- **What you need to do**:
Would you retype the entries from the first line to the line bearing "Diário Oficial", both included, leaving out every picture?

START Dataset records

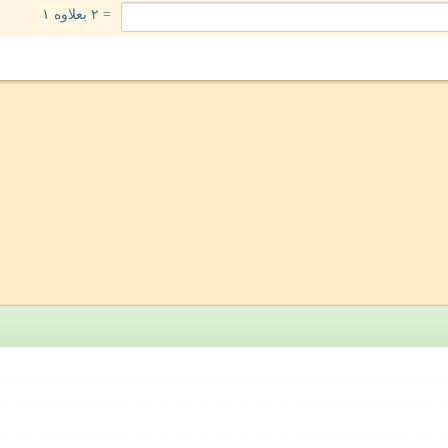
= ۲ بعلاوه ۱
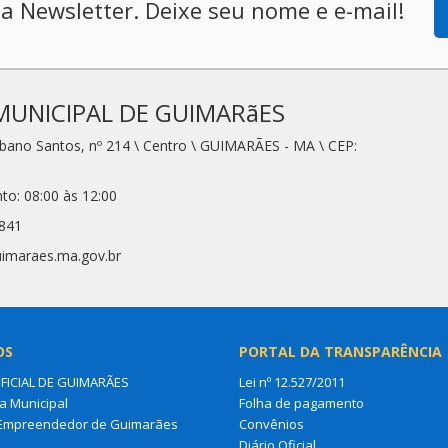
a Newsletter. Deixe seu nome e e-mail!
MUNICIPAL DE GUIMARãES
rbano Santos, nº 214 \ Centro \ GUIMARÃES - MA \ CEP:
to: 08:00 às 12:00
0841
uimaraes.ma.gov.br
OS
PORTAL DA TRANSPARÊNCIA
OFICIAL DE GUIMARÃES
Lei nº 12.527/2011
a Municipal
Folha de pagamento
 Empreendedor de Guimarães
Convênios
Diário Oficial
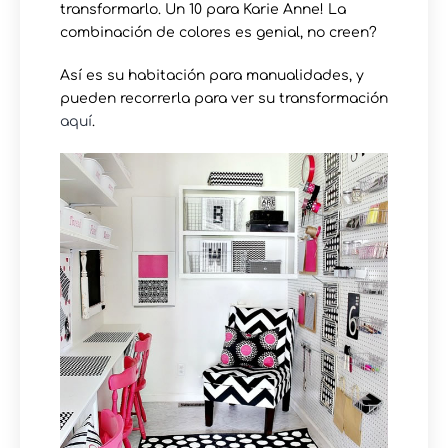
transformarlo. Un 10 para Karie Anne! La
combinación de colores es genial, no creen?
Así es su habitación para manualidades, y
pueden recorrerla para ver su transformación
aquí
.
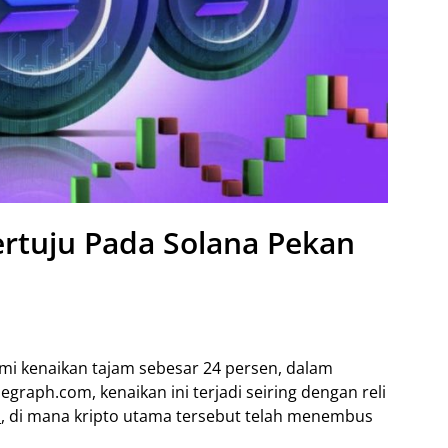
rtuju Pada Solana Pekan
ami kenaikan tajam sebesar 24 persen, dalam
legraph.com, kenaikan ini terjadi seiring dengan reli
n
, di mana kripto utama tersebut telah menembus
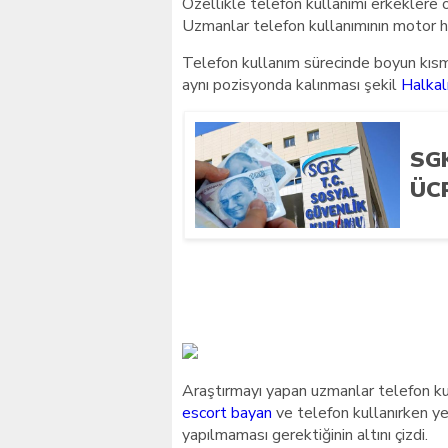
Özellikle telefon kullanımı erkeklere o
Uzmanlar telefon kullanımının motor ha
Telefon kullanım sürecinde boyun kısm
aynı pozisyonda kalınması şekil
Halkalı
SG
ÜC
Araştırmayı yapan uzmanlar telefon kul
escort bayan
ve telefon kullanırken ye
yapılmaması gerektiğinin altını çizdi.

END Dataset records

- **Response area**:
= ۲ بعلاوه ۱
a Newsletter. Deixe seu nome e e-mail!
MUNICIPAL DE GUIMARãES
rbano Santos, nº 214 \ Centro \ GUIMARÃES - MA \ CEP:
to: 08:00 às 12:00
0841
uimaraes.ma.gov.br
OS
PORTAL DA TRANSPARÊNCIA
OFICIAL DE GUIMARÃES
Lei nº 12.527/2011
a Municipal
Folha de pagamento
 Empreendedor de Guimarães
Convênios
Diário Oficial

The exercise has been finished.